第32話 吟遊詩人
吟遊詩人がこの町に訪れた。
彼は古い昔話を歌い歩いた。
ある人が言った。彼らはそれ自身が一人で一つの本なのだ、と。ならばこの町に来るのも道理である。
ある時、私が道を歩いていると正面から濃紺のマントを羽織った青年が歩いてきた。あれは噂に聞く吟遊詩人だと分かった。
「おや、お兄さん。私のことをご存じで?」と青年は言った。
「知っていますよ。今町で噂の吟遊詩人でしょう」
「噂になるほどの物ではないですよ。まだまだ修行の身です。そうだ、せっかくなので私の歌を聞いてくれませんか?」と彼は言った。私も彼の歌に興味があったので聞くことにした。

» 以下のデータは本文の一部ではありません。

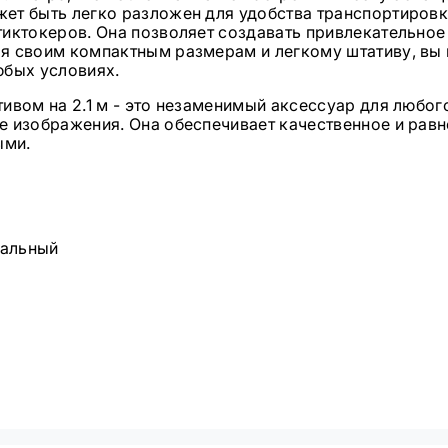
ет быть легко разложен для удобства транспортировки
тиктокеров. Она позволяет создавать привлекательное
я своим компактным размерам и легкому штативу, вы м
юбых условиях.
ивом на 2.1 м - это незаменимый аксессуар для любог
е изображения. Она обеспечивает качественное и равн
ыми.
ральный
тера, сети 220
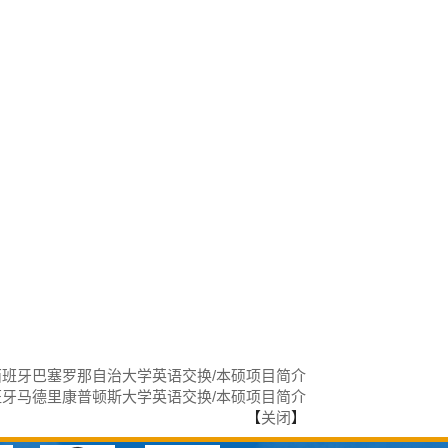
班牙巴塞罗那自治大学英语交换/本硕项目简介
牙马德里康普顿斯大学英语交换/本硕项目简介
【
关闭
】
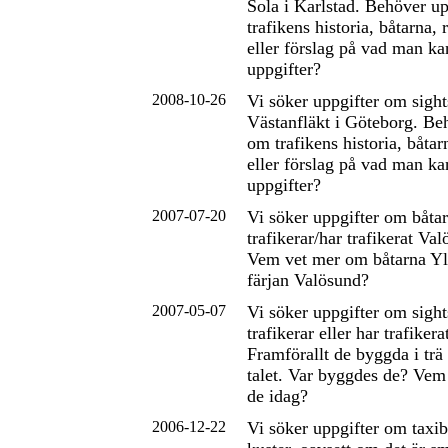
Sola i Karlstad. Behöver u
trafikens historia, båtarna,
eller förslag på vad man ka
uppgifter?
2008-10-26
Vi söker uppgifter om sigh
Västanfläkt i Göteborg. Be
om trafikens historia, båtar
eller förslag på vad man ka
uppgifter?
2007-07-20
Vi söker uppgifter om båta
trafikerar/har trafikerat Va
Vem vet mer om båtarna Yl
färjan Valösund?
2007-05-07
Vi söker uppgifter om sigh
trafikerar eller har trafiker
Framförallt de byggda i tr
talet. Var byggdes de? Vem
de idag?
2006-12-22
Vi söker uppgifter om taxib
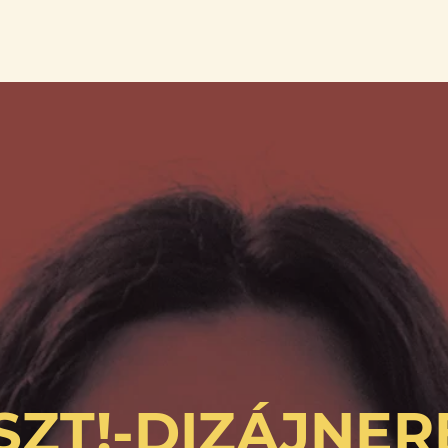
SZT!-DIZÁJNER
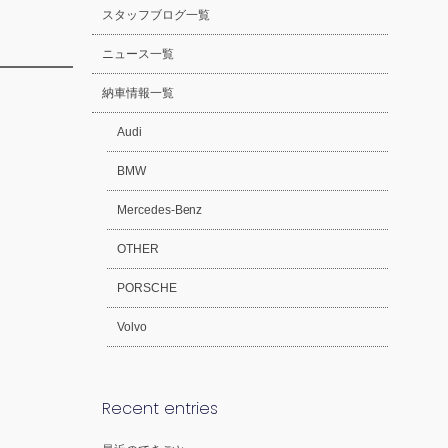
スタッフブログ一覧
ニュース一覧
納車情報一覧
Audi
BMW
Mercedes-Benz
OTHER
PORSCHE
Volvo
Recent entries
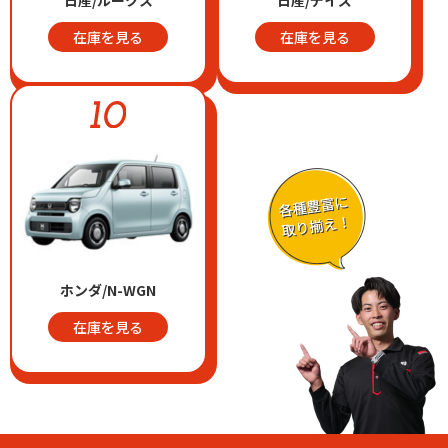
日産/ルークス
日産/デイズ
在庫を見る
在庫を見る
ホンダ/N-WGN
在庫を見る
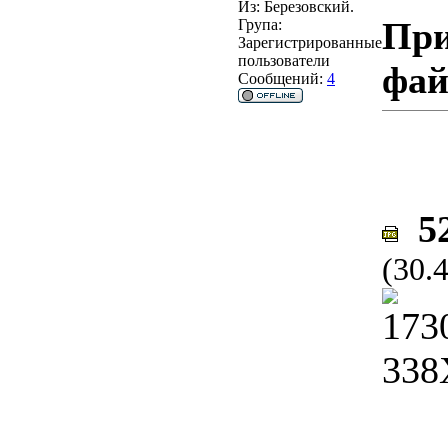
Из:
Березовский.
При
Група:
Зарегистрированные
пользователи
фа
Сообщений:
4
52
(30.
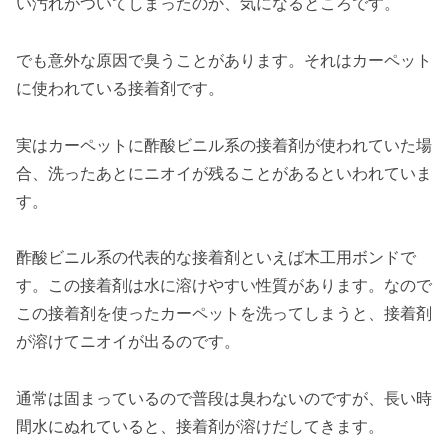
い汚れがついてしまったのか、気になるところです。
でも意外な原因で臭うことがあります。それはカーペット
に使われている接着剤です。
実はカーペットに酢酸ビニル系の接着剤が使われていた場
合、洗ったあとにニオイが残ることがあるといわれていま
す。
酢酸ビニル系の代表的な接着剤といえば木工用ボンドで
す。この接着剤は水に溶けやすい性質があります。なので
この接着剤を使ったカーペットを洗ってしまうと、接着剤
が溶けてニオイが出るのです。
通常は固まっているので普段は臭わないのですが、長い時
間水にぬれていると、接着剤が溶けだしてきます。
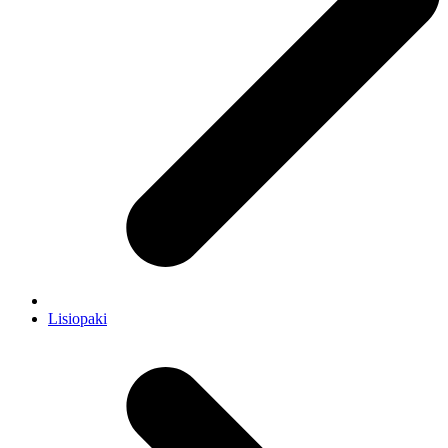
Lisiopaki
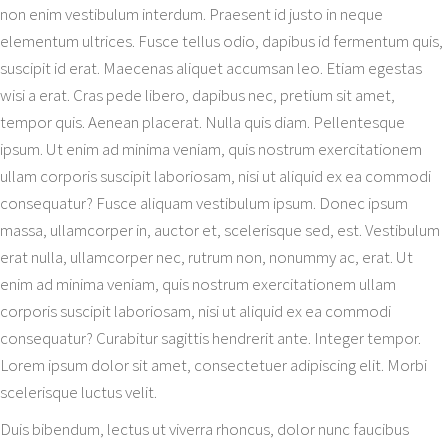
non enim vestibulum interdum. Praesent id justo in neque
elementum ultrices. Fusce tellus odio, dapibus id fermentum quis,
suscipit id erat. Maecenas aliquet accumsan leo. Etiam egestas
wisi a erat. Cras pede libero, dapibus nec, pretium sit amet,
tempor quis. Aenean placerat. Nulla quis diam. Pellentesque
ipsum. Ut enim ad minima veniam, quis nostrum exercitationem
ullam corporis suscipit laboriosam, nisi ut aliquid ex ea commodi
consequatur? Fusce aliquam vestibulum ipsum. Donec ipsum
massa, ullamcorper in, auctor et, scelerisque sed, est. Vestibulum
erat nulla, ullamcorper nec, rutrum non, nonummy ac, erat. Ut
enim ad minima veniam, quis nostrum exercitationem ullam
corporis suscipit laboriosam, nisi ut aliquid ex ea commodi
consequatur? Curabitur sagittis hendrerit ante. Integer tempor.
Lorem ipsum dolor sit amet, consectetuer adipiscing elit. Morbi
scelerisque luctus velit.
Duis bibendum, lectus ut viverra rhoncus, dolor nunc faucibus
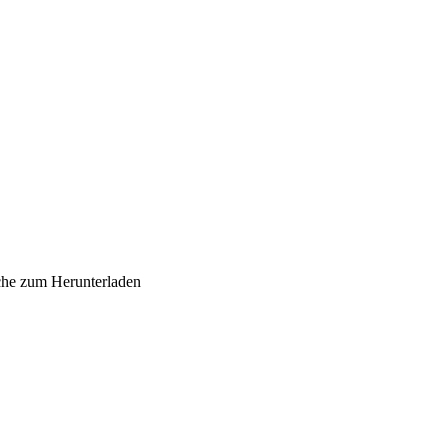
sche zum Herunterladen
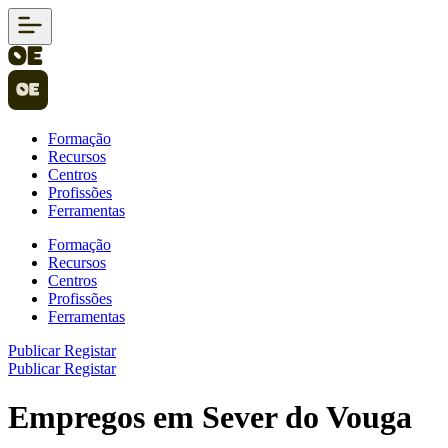
Formação
Recursos
Centros
Profissões
Ferramentas
Formação
Recursos
Centros
Profissões
Ferramentas
Publicar
Registar
Publicar
Registar
Empregos em Sever do Vouga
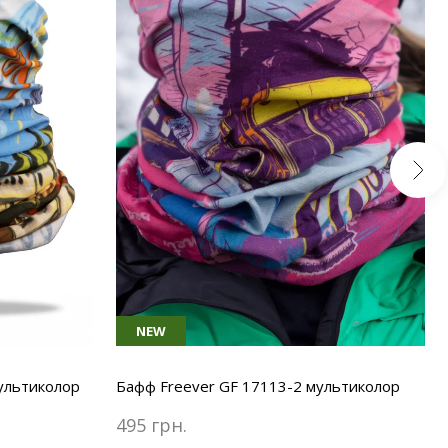
NEW
ультиколор
Бафф Freever GF 17113-2 мультиколор
495 грн.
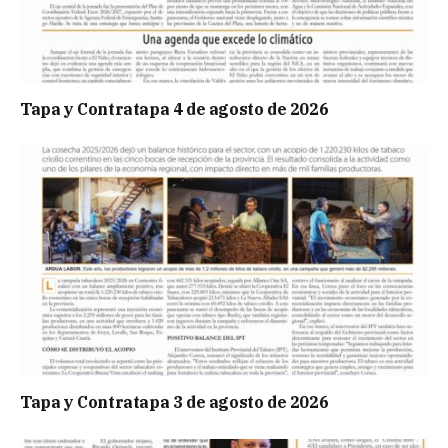
Tapa y Contratapa 4 de agosto de 2026
Tapa y Contratapa 3 de agosto de 2026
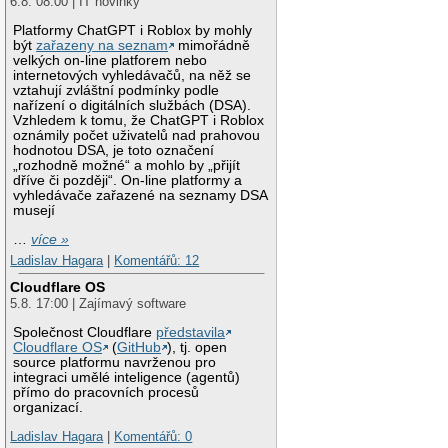
6.8. 08:00 | IT novinky
Platformy ChatGPT i Roblox by mohly
být
zařazeny na seznam
mimořádně
velkých on-line platforem nebo
internetových vyhledávačů, na něž se
vztahují zvláštní podmínky podle
nařízení o digitálních službách (DSA).
Vzhledem k tomu, že ChatGPT i Roblox
oznámily počet uživatelů nad prahovou
hodnotou DSA, je toto označení
„rozhodně možné“ a mohlo by „přijít
dříve či později“. On-line platformy a
vyhledávače zařazené na seznamy DSA
musejí
…
více »
Ladislav Hagara
|
Komentářů: 12
Cloudflare OS
5.8. 17:00 | Zajímavý software
Společnost Cloudflare
představila
Cloudflare OS
(
GitHub
), tj. open
source platformu navrženou pro
integraci umělé inteligence (agentů)
přímo do pracovních procesů
organizací.
Ladislav Hagara
|
Komentářů: 0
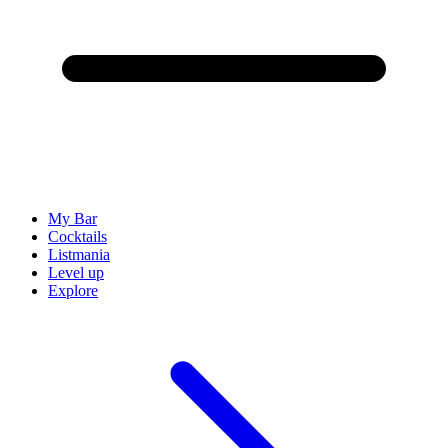
My Bar
Cocktails
Listmania
Level up
Explore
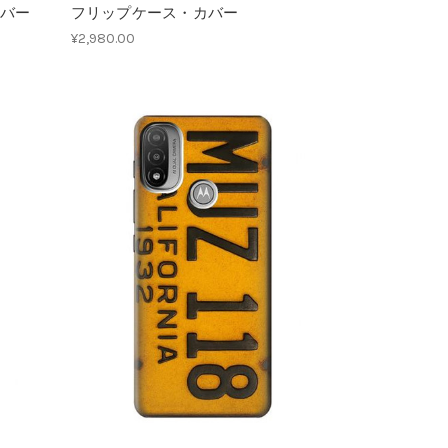
バー
フリップケース・カバー
¥2,980.00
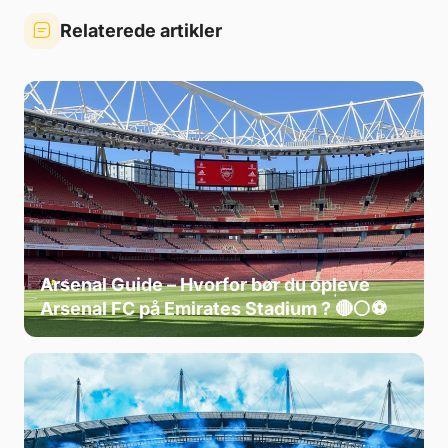
Relaterede artikler
Arsenal Guide – Hvorfor bør du opleve
Arsenal FC på Emirates Stadium ? 🔴⚪⚽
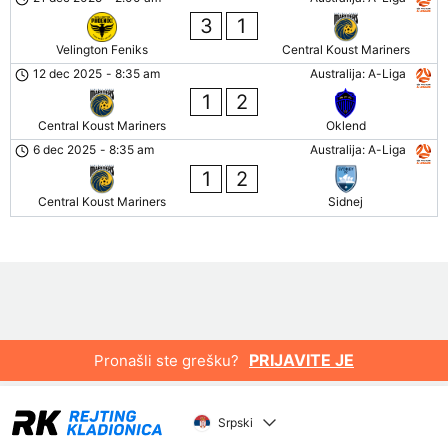
3
1
Velington Feniks
Central Koust Mariners
12 dec 2025
-
8:35 am
Australija: A-Liga
1
2
Central Koust Mariners
Oklend
6 dec 2025
-
8:35 am
Australija: A-Liga
1
2
Central Koust Mariners
Sidnej
PRIJAVITE JE
Pronašli ste grešku?
Srpski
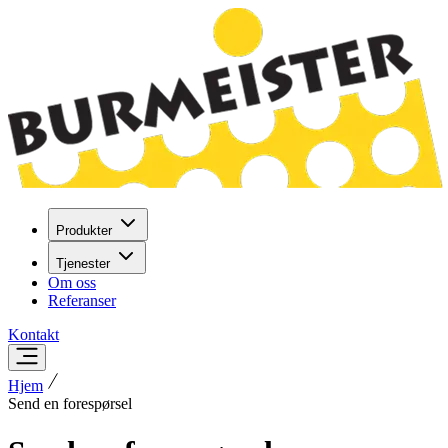
Produkter
Tjenester
Om oss
Referanser
Kontakt
Hjem
Send en forespørsel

彼らの歌はすばらしく。まるでその光景を目で見たような気分にさせてくれる。
遠い国の平原でにらみ合う二つの軍が今まさに戦いを始めようとしている。或いは、今はまもう朽ち果てた神殿で踊る巫女たちの姿。砂漠に経つ銀色の町。それらを耳で聞いて目で見ているような。高位な語りベが持つという力はまるで魔法のようだった。
数日後、そんな話を友人にすると彼は不思議がった。なぜかと聞くと、吟遊詩人などこの町に来ていないと言うからだ。しかし私は確かにここ数日吟遊詩人が来ていて、確かに彼にあったという記憶があった。
町の誰に聞いても、誰も吟遊詩人のことを覚えていない。私は奇妙に思ってこの疑問を魔法使いに聞いてみた。すると彼はこう言った。
「高位の吟遊詩人は夢を夢と思わせずに見せることができるというから。君がみたのも全部夢かもね」足下が崩れていくような感じがした。ではこの今の現実はいったい、いつからが夢なのか、それとも・・・
私は吟遊詩人にあったのか、それともただ夢と現実の区別がつかなかったのかは誰も知らない。